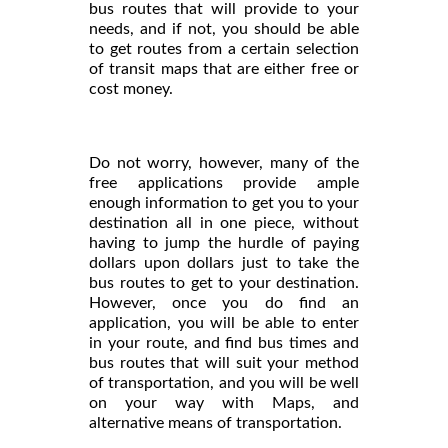
bus routes that will provide to your
needs, and if not, you should be able
to get routes from a certain selection
of transit maps that are either free or
cost money.
Do not worry, however, many of the
free applications provide ample
enough information to get you to your
destination all in one piece, without
having to jump the hurdle of paying
dollars upon dollars just to take the
bus routes to get to your destination.
However, once you do find an
application, you will be able to enter
in your route, and find bus times and
bus routes that will suit your method
of transportation, and you will be well
on your way with Maps, and
alternative means of transportation.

Work task: Looking at the data above, show all lines where the word "your" occurs.

Task answer:
bus routes that will provide to your
enough information to get you to your
bus routes to get to your destination.
in your route, and find bus times and
bus routes that will suit your method
on your way with Maps, and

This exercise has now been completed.